Beyond Global Similarity: Towards Fine-Grained, Multi-Condition Multimodal Retrieval¶

Conference: CVPR 2026 arXiv: 2603.01082 Code: github.com/EIT-NLP/MCMR Area: Information Retrieval Keywords: multi-condition retrieval, fine-grained matching, dual-evidence, MLLM reranking, cross-modal reasoning

TL;DR¶

This paper introduces MCMR (Multi-Conditional Multimodal Retrieval), a large-scale benchmark that employs a dual-evidence design — where certain attributes are inferable only from images and others only from text — to ensure retrieval tasks cannot be solved unimodally.

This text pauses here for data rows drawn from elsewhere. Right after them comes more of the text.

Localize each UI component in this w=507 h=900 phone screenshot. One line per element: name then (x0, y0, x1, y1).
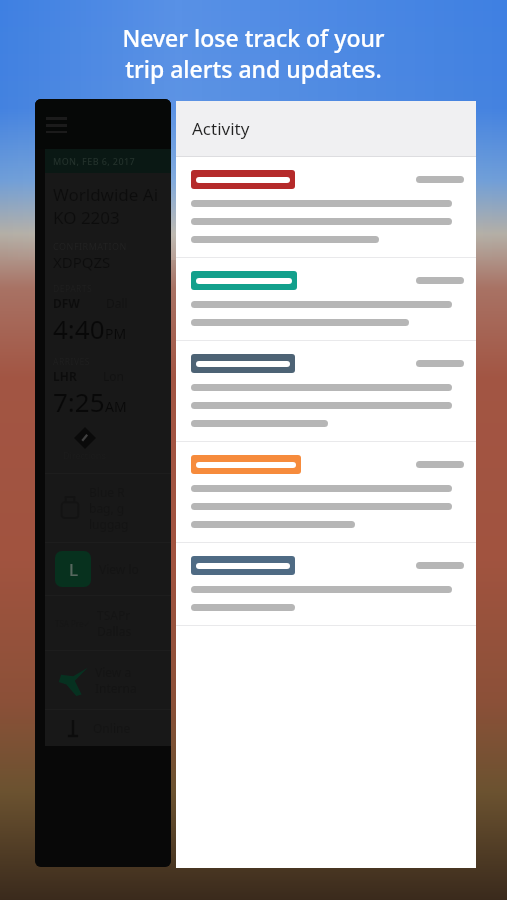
button[interactable]: Menu (46, 117, 67, 133)
staticText: MON, FEB 6, 2017 (53, 155, 136, 167)
button[interactable]: Directions (63, 427, 106, 461)
staticText: 4:40 (53, 311, 105, 346)
staticText: LHR (53, 368, 77, 384)
staticText: L (69, 558, 78, 581)
staticText: Activity (192, 117, 250, 140)
staticText: AM (105, 397, 127, 416)
button[interactable] (176, 157, 476, 257)
button[interactable]: View a (45, 651, 171, 709)
staticText: DFW (53, 295, 80, 311)
staticText: XDPQZS (53, 252, 111, 272)
button[interactable] (176, 543, 476, 625)
staticText: PM (105, 324, 127, 343)
button[interactable] (176, 258, 476, 340)
button[interactable]: L (45, 543, 171, 595)
staticText: trip alerts and updates. (125, 53, 382, 84)
staticText: 7:25 (53, 384, 105, 419)
button[interactable] (176, 341, 476, 441)
button[interactable] (176, 442, 476, 542)
staticText: Worldwide Ai (53, 183, 159, 206)
staticText: KO 2203 (53, 206, 120, 229)
staticText: Never lose track of your (122, 22, 385, 53)
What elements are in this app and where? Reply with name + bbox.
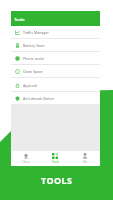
staticText: AppLock bbox=[23, 83, 38, 88]
button[interactable]: Me bbox=[70, 151, 100, 166]
staticText: Tools bbox=[52, 160, 59, 164]
button[interactable]: Clean bbox=[11, 151, 40, 166]
staticText: Clean bbox=[22, 160, 30, 164]
staticText: Phone cooler bbox=[23, 56, 45, 61]
staticText: TOOLS bbox=[41, 174, 73, 186]
button[interactable]: Phone cooler bbox=[11, 52, 100, 65]
button[interactable]: AppLock bbox=[11, 79, 100, 92]
button[interactable]: Traffic Manager bbox=[11, 26, 100, 39]
staticText: Anti-disturb Notice bbox=[23, 96, 54, 101]
button[interactable]: Clean Space bbox=[11, 65, 100, 78]
staticText: Battery Saver bbox=[23, 43, 45, 48]
staticText: Me bbox=[83, 160, 88, 164]
staticText: Traffic Manager bbox=[23, 30, 49, 35]
button[interactable]: Tools bbox=[40, 151, 70, 166]
staticText: Tools bbox=[14, 16, 25, 22]
button[interactable]: Anti-disturb Notice bbox=[11, 92, 100, 105]
button[interactable]: Battery Saver bbox=[11, 39, 100, 52]
staticText: Clean Space bbox=[23, 69, 43, 74]
button[interactable]: Tools bbox=[11, 11, 100, 26]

The benchmark systematically evaluates 5 retrievers and 7 MLLM rerankers, revealing modality asymmetry and fine-grained reasoning gaps.

Background & Motivation¶

Background: Multimodal retrieval has evolved from the global semantic alignment of the CLIP era to MLLM-based instruction-conditioned retrieval (e.g., VLM2Vec, GME, MM-Embed), yet evaluation benchmarks remain at the level of coarse-grained or single-condition matching.

Limitations of Prior Work:

Classic benchmarks (MS-COCO, Flickr30K) evaluate only global image-text alignment without compositional reasoning.
Fine-grained benchmarks such as FashionIQ and CIRR revolve around single visual edits, which can in principle be resolved from images alone.
Multi-condition benchmarks such as MultiConIR operate exclusively in a text-only setting without cross-modal reasoning.
MERIT introduces multimodal interleaved queries but relies on reference image comparisons and does not distinguish between visual and textual attribute sources.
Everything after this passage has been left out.